In my teen years, I handled life with my hands dipped in paint. I found joy in the blues and reds, found peace in knowing I was good at something, and for my own entertainment, it confused those who kept trying to put me in the preppy box. Yes, I behaved myself. Yes, I was quiet and most everyone assumed I was an A student and read a lot (I did read a lot). But the messy paint and my “unique” way of fashion had more than one person scratch their heads. “How do I complete this picture?”
My art teacher encouraged me to paint big. He recognized that I was more of a free spirit and didn’t accept bashful art. I didn’t either, and I flourished with giant flowers and portraits of whoever was brave enough to model for a bunch of teenagers.

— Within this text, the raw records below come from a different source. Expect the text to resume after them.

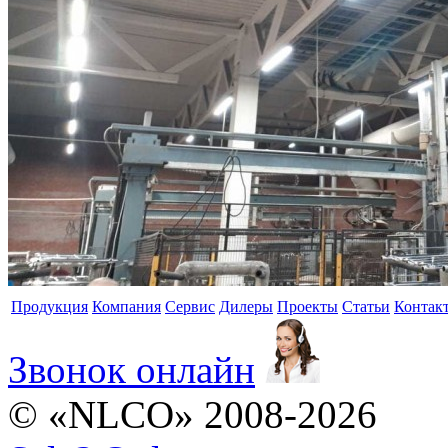
Продукция
Компания
Сервис
Дилеры
Проекты
Статьи
Контак
Звонок онлайн
© «NLCO» 2008-2026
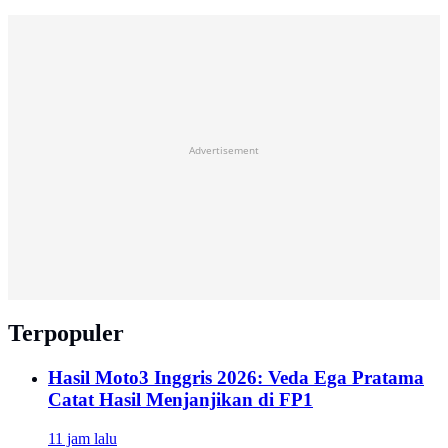
Advertisement
Terpopuler
Hasil Moto3 Inggris 2026: Veda Ega Pratama
Catat Hasil Menjanjikan di FP1
11 jam lalu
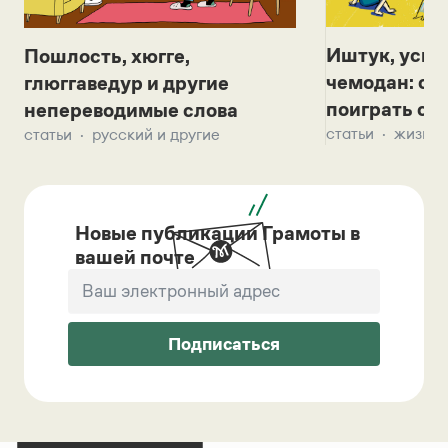
Иштук, уськ
Пошлость, хюгге,
чемодан: се
глюггаведур и другие
поиграть с д
непереводимые слова
статьи
жизнь 
статьи
русский и другие
Новые публикации Грамоты в
вашей почте
Подписаться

No erupting pimple could dampen the thrill of art class.
On one occasion he made what I thought a strange observation. “Your watercolor…it looks great from far away, but it loses something up close.”

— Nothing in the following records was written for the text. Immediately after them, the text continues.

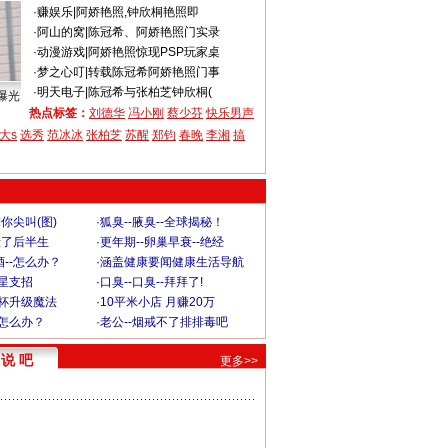
·
赚娱乐
|
阿娇艳照,钟欣桐艳照即
·
阿山的窝
|
陈冠希、阿娇艳照门实录
·
动漫游戏
|
阿娇艳照惊现PSP玩家桌
·
梦之心叮
|
转载陈冠希阿娇艳照门事
·
明天电子
|
陈冠希与张柏芝钟欣桐(
曝光
热点标签：
刘德华
冯小刚
蔡少芬
快乐男声
大s
选秀
范冰冰
张柏芝
苏醒
郑钧
春晚
李湘
搞
你尖叫(图)
·
狐臭--腋臭--全球揭秘！
毁了后半生
·
更年期--卵巢早衰--绝经
--怎么办？
·
涵盖健康要闻健康生活导航
明星支招
·
口臭--口臭--拜拜了!
罩杯升级魔法
·
10平米小店 月赚20万
-怎么办？
·
老公--烟戒不了排排毒吧
说 吧
更多>>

There it is again. Up close I’m not quite. Not quite what?
I worked on my art, studying the masters, taking the passion to college—polishing up a bit and producing better work—but there was always that messy quality.

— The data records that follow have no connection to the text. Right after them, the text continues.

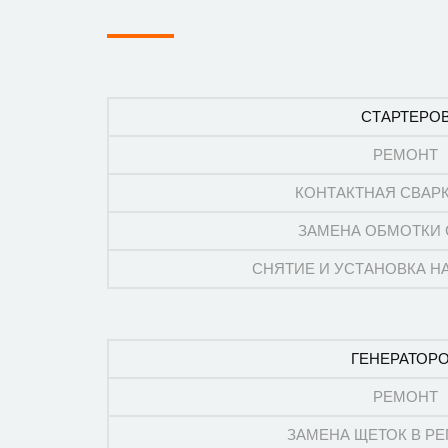
СТАРТЕРО
РЕМОНТ
КОНТАКТНАЯ СВАР
ЗАМЕНА ОБМОТКИ 
СНЯТИЕ И УСТАНОВКА Н
ГЕНЕРАТОР
РЕМОНТ
ЗАМЕНА ЩЕТОК В Р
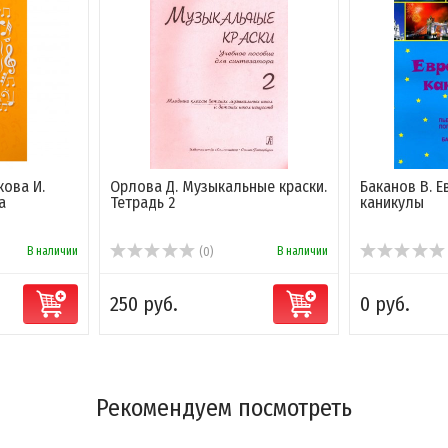
кова И.
Орлова Д. Музыкальные краски.
Баканов В. 
а
Тетрадь 2
каникулы
В наличии
В наличии
(0)
250 руб.
0 руб.
Рекомендуем посмотреть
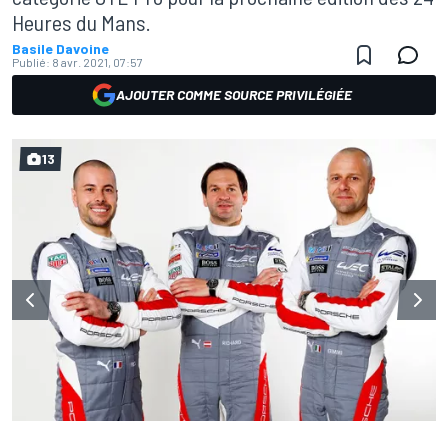
Heures du Mans.
Basile Davoine
Publié:
8 avr. 2021, 07:57
AJOUTER COMME SOURCE PRIVILÉGIÉE
13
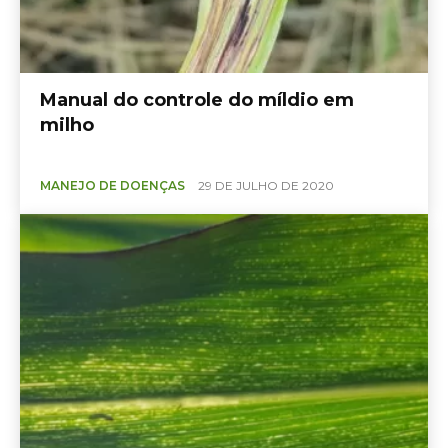
Manual do controle do míldio em
milho
MANEJO DE DOENÇAS
29 DE JULHO DE 2020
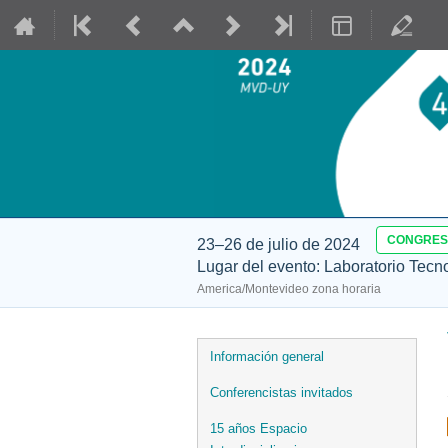
CONGRE
23–26 de julio de 2024
Lugar del evento: Laboratorio Tecn
America/Montevideo zona horaria
Event
Información general
menu
Conferencistas invitados
15 años Espacio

Of course, it worked for Claude Monet—if you look at his paintings up close, they’re a little messy. A little unorganized, but step back a bit and…hang that on my wall, please, and on every wall in my house. His work is an overall collection of wow.
Do we all really need to be normal? As one of my reviewers said about Faith Seekers: “… is occasionally like free-form jazz” (which, after mulling over, left me in chuckles). What do I do with this free-form part of me?
Twenty years later, Jeff Goins answered that question.
“Maybe the best moments in our lives aren’t meant to be so cut and dried. Maybe the mess is beautiful.”
Is this how God sees us? He knows we can be messy, and up close we’re far from perfect. But we’re His art. Why do we fight so hard to be accepted as normal? God made us unique from the beginning, and He calls it wonderful.